Work instructions: Go through the records below and copy out every line holding "leur".

Input data:
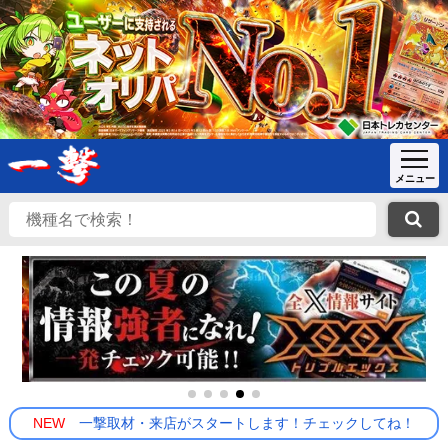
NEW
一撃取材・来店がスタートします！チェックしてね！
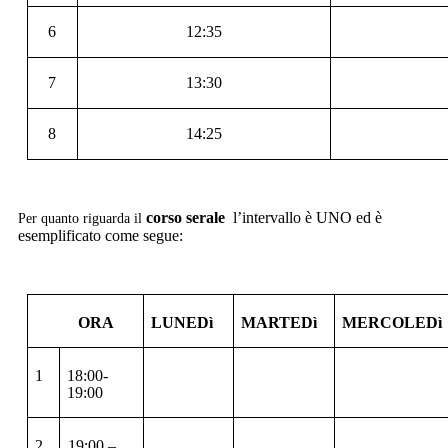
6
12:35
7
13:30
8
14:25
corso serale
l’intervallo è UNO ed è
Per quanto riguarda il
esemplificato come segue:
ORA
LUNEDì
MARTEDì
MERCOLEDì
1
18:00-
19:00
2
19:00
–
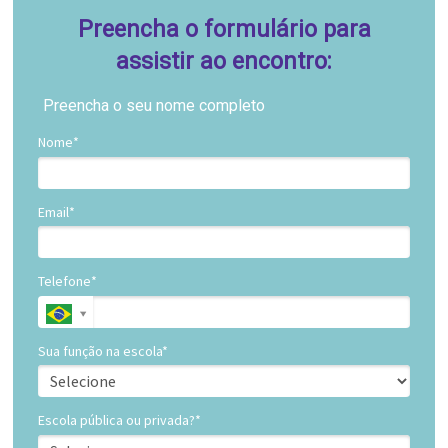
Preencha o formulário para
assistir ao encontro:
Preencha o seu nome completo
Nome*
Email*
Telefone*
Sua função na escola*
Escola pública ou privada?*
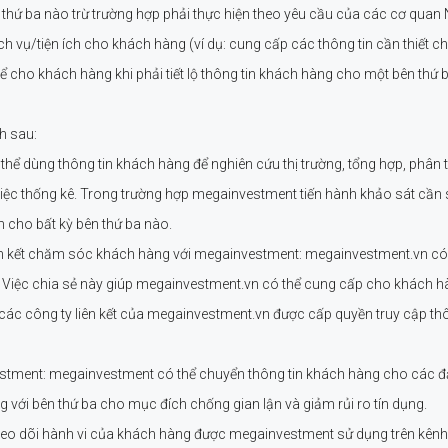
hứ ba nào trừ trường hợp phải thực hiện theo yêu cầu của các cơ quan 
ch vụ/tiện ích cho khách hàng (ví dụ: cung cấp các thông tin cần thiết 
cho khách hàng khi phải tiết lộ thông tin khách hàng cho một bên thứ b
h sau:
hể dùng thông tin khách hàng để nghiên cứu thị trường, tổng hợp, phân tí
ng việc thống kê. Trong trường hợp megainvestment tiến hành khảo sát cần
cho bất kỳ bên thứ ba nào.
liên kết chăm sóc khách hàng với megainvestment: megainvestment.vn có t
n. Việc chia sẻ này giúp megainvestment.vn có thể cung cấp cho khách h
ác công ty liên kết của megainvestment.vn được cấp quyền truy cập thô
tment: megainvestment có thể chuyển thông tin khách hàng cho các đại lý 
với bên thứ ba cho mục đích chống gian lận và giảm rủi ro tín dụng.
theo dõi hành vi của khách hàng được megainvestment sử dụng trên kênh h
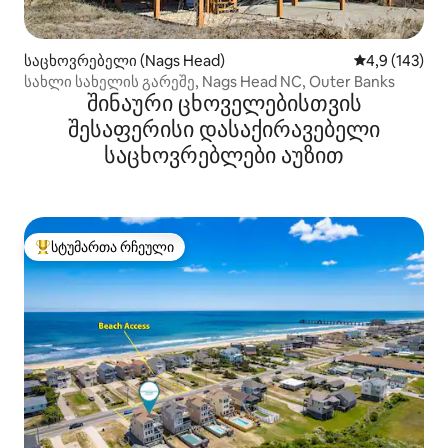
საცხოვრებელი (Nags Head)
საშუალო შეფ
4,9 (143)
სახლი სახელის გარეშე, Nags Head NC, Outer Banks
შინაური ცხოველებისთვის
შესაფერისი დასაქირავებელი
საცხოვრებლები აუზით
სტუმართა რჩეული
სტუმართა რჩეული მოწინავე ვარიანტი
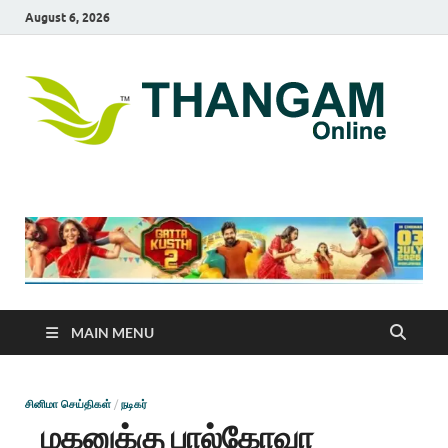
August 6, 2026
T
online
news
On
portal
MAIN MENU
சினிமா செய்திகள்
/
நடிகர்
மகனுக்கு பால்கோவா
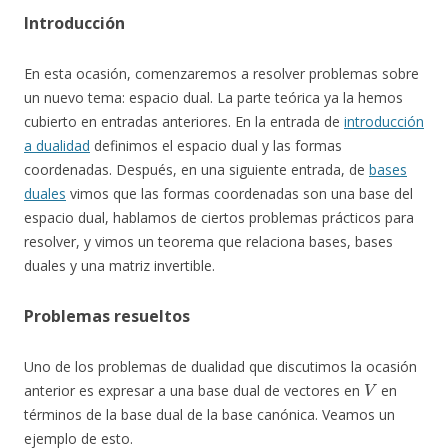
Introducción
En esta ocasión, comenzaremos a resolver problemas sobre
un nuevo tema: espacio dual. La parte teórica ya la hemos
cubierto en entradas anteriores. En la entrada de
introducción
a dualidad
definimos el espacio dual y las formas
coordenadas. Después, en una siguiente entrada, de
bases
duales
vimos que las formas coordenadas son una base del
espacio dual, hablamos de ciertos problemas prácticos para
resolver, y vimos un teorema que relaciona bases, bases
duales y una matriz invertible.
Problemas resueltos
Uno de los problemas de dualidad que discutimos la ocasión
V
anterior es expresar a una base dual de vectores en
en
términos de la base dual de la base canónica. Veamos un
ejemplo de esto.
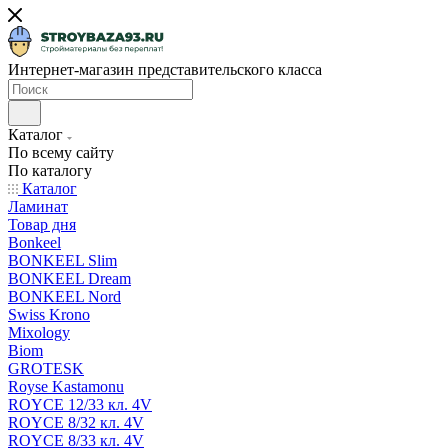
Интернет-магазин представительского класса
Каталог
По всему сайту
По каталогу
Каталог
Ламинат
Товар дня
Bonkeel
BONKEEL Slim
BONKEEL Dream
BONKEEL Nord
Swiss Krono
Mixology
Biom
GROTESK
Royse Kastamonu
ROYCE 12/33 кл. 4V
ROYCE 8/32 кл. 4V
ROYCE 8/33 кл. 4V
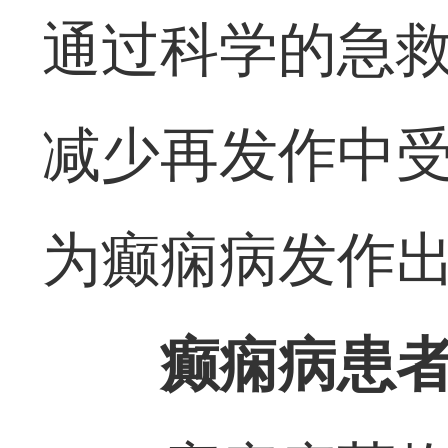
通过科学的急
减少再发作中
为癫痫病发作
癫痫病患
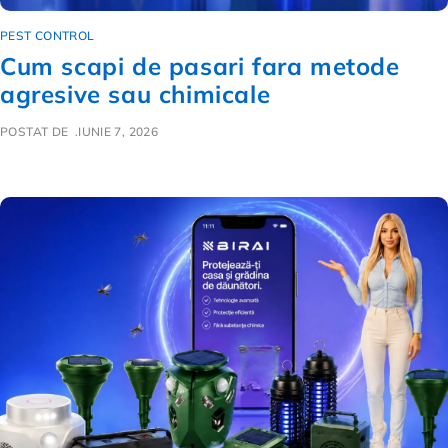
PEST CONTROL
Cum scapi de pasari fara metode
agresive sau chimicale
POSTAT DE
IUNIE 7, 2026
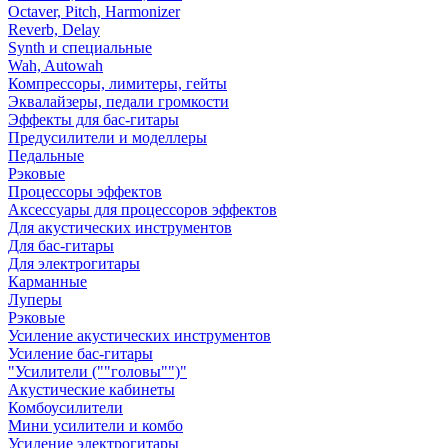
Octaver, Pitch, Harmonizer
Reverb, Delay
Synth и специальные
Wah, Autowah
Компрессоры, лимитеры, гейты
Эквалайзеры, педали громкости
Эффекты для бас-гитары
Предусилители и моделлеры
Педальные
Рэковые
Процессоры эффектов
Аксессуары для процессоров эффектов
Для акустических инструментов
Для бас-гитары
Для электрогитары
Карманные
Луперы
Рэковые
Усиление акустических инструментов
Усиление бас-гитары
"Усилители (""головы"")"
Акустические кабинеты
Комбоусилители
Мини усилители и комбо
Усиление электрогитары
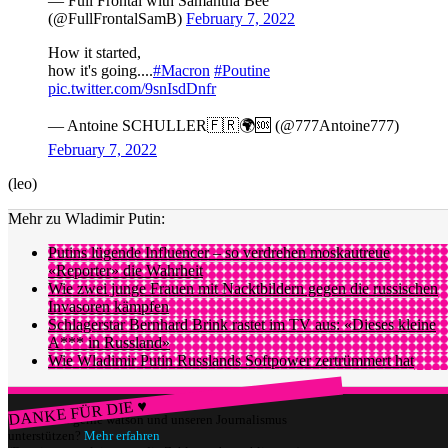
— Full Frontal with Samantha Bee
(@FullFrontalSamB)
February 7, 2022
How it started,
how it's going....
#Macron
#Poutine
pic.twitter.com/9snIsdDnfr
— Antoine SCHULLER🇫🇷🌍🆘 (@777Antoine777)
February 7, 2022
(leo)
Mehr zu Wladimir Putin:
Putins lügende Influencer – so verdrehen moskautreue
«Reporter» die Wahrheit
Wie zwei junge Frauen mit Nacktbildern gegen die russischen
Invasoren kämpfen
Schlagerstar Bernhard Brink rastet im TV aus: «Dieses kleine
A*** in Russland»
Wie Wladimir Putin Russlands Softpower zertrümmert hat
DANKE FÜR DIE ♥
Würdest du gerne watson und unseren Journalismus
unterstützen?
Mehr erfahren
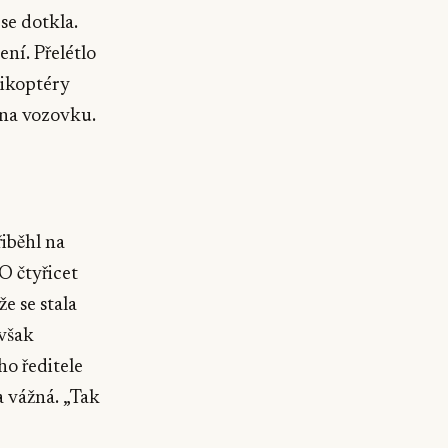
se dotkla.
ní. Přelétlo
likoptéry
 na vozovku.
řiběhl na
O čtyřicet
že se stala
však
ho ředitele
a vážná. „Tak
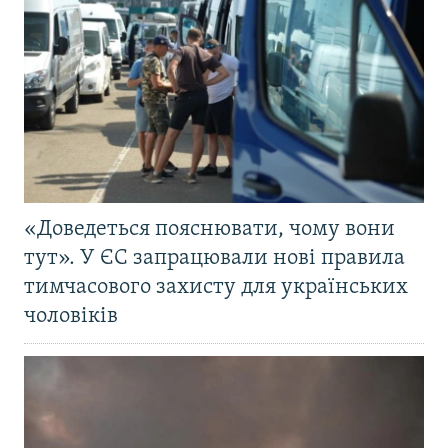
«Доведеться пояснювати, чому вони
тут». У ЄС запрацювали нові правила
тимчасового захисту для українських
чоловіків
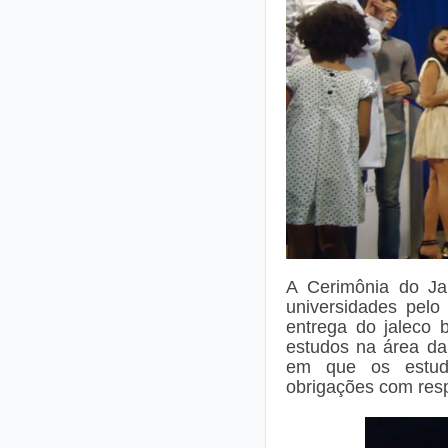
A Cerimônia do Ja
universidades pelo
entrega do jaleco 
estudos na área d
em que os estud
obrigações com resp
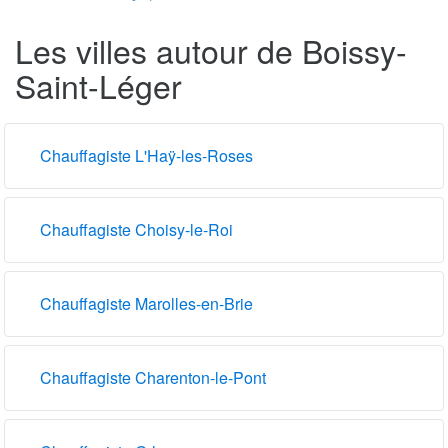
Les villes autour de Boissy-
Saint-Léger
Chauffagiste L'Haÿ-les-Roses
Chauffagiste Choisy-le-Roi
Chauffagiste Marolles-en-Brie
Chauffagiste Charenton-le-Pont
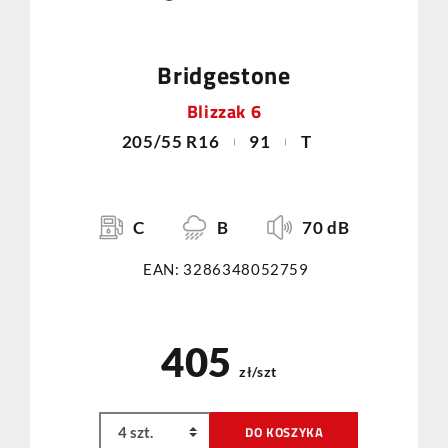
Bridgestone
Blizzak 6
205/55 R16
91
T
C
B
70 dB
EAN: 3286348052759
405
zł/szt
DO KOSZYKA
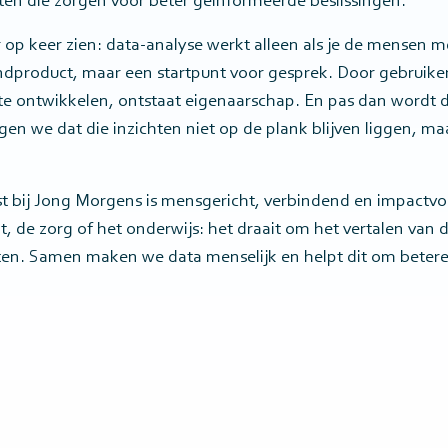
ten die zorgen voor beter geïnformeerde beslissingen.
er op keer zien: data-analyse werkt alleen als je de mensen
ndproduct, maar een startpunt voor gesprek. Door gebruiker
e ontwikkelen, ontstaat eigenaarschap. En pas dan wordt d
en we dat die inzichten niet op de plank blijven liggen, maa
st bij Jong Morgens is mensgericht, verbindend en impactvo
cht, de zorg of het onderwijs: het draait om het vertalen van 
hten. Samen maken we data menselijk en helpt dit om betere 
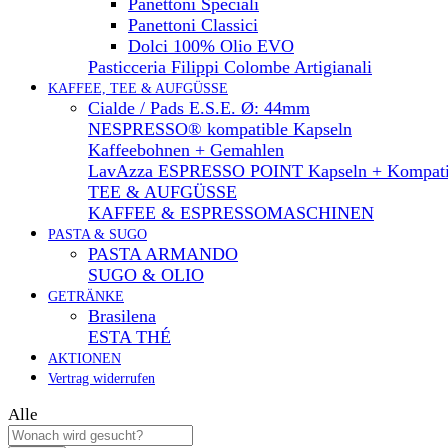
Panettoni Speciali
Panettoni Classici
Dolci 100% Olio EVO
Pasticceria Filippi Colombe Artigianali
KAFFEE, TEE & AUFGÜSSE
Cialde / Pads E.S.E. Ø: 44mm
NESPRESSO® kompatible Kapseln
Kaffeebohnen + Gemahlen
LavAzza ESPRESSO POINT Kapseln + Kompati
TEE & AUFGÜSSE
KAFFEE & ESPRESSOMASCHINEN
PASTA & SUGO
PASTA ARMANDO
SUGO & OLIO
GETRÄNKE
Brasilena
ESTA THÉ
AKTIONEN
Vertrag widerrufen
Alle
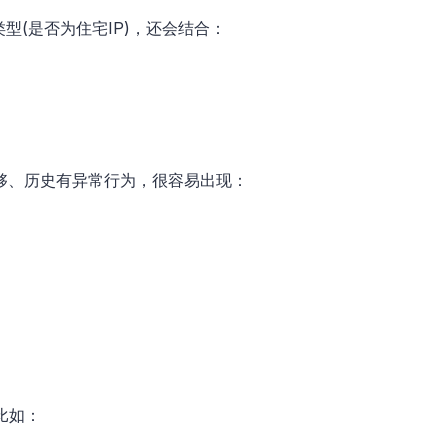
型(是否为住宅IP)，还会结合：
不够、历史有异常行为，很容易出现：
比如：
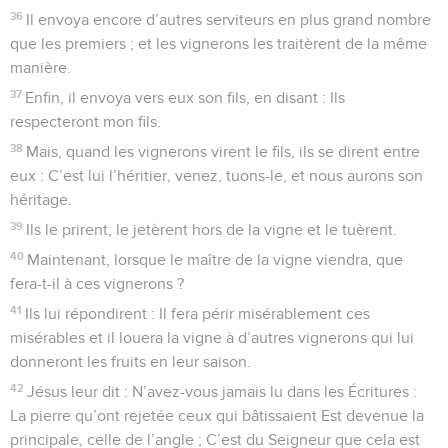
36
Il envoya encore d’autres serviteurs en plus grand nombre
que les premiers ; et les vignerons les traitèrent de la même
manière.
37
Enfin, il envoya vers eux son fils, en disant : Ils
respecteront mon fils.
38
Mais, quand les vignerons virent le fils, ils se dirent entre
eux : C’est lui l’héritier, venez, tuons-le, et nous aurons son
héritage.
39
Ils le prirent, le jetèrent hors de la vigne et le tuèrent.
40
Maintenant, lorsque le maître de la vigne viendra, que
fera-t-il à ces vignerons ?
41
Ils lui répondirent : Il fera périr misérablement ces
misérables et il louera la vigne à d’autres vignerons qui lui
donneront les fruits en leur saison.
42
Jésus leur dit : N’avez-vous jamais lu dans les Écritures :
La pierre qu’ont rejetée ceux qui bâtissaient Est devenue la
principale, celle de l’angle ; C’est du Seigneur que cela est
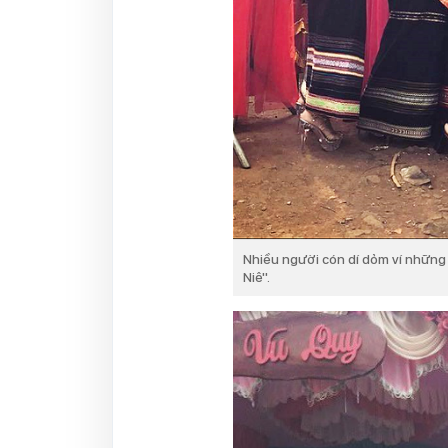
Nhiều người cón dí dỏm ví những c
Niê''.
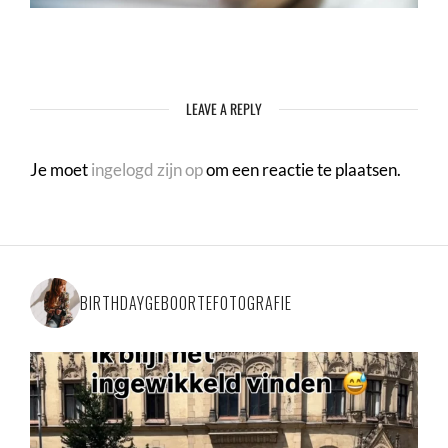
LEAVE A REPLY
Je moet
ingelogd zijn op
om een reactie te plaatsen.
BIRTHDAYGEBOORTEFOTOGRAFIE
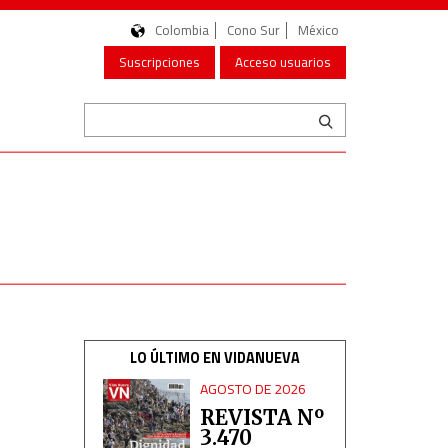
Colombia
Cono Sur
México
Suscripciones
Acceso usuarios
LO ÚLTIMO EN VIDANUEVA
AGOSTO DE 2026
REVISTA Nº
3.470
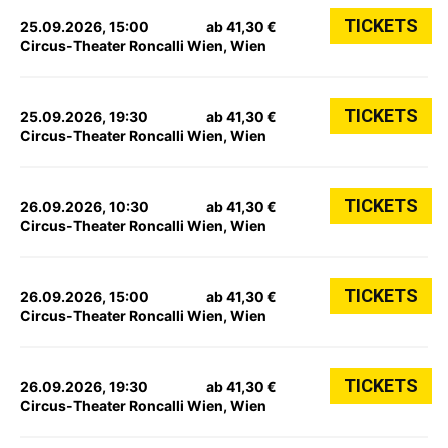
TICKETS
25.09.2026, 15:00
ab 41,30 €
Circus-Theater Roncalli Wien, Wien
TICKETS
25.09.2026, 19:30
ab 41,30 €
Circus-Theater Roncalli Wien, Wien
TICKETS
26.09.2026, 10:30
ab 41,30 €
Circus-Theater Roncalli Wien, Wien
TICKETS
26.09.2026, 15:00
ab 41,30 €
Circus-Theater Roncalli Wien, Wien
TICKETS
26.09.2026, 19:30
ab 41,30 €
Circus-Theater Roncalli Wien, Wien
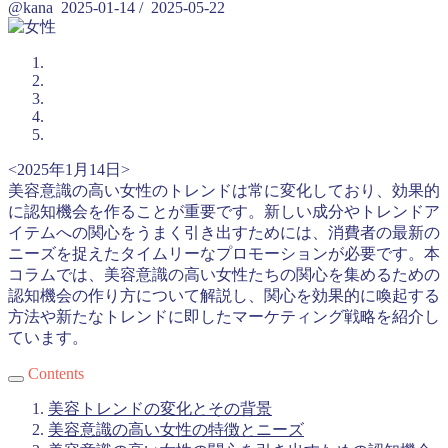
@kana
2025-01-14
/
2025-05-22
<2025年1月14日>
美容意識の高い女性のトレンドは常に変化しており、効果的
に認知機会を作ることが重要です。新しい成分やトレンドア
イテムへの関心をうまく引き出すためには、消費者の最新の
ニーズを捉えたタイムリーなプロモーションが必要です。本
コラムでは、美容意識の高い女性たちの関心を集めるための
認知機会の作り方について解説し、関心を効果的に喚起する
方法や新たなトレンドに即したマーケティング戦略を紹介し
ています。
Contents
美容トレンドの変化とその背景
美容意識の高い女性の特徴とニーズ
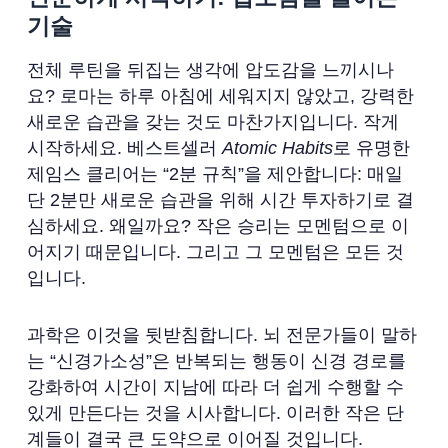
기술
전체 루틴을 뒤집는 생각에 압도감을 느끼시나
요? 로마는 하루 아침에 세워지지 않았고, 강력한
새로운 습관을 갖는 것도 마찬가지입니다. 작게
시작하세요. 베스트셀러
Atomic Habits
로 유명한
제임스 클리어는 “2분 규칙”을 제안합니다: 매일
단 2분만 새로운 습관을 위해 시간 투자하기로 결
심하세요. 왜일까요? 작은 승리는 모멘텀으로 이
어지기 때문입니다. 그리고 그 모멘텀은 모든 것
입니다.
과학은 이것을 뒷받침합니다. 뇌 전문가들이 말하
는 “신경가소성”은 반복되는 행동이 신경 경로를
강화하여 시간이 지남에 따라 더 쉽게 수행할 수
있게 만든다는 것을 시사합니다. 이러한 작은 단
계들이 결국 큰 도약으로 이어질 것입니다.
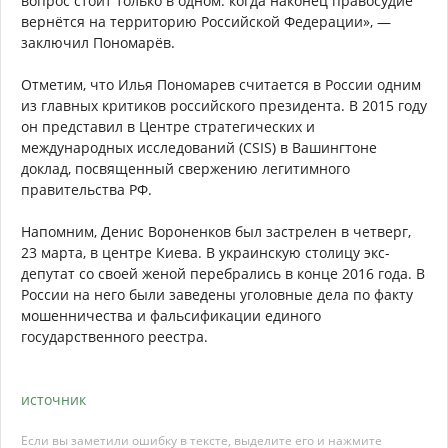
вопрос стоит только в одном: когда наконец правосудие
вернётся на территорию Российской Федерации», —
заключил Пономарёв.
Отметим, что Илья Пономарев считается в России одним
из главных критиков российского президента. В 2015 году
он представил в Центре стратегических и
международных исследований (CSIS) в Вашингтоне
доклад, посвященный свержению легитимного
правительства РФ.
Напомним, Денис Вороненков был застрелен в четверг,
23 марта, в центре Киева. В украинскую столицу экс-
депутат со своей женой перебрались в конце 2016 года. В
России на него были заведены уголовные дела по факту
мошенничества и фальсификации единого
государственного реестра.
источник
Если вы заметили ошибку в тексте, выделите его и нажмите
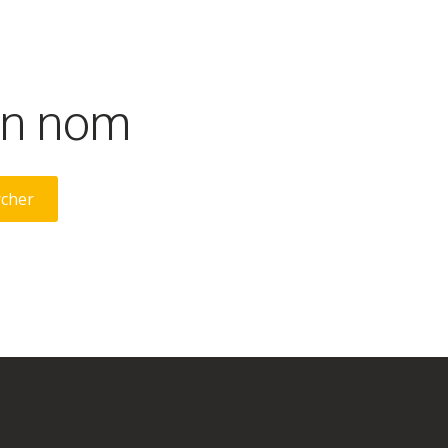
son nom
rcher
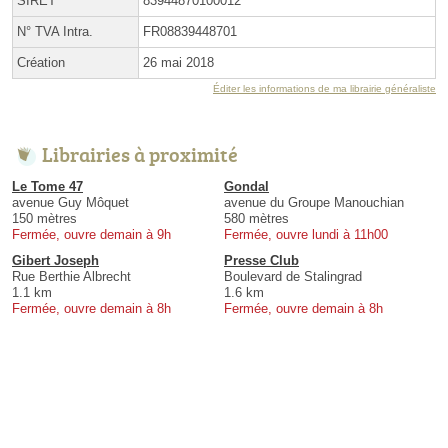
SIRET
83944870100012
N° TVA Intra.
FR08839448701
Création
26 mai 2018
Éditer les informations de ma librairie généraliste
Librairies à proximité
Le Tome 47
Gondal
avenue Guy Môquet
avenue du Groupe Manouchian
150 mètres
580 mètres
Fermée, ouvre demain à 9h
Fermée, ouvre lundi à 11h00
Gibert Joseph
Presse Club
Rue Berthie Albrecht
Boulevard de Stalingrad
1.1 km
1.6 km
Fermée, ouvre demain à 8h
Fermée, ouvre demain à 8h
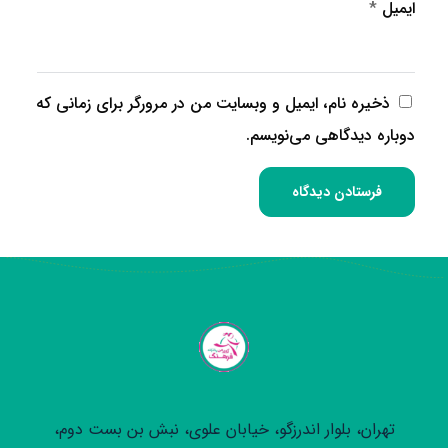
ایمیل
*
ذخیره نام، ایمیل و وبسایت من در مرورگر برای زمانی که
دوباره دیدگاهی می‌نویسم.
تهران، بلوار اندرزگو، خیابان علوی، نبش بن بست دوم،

Answer box:
donneront les fruits en leur saison.
Jésus leur dit : N’avez-vous jamais lu dans les Écritures :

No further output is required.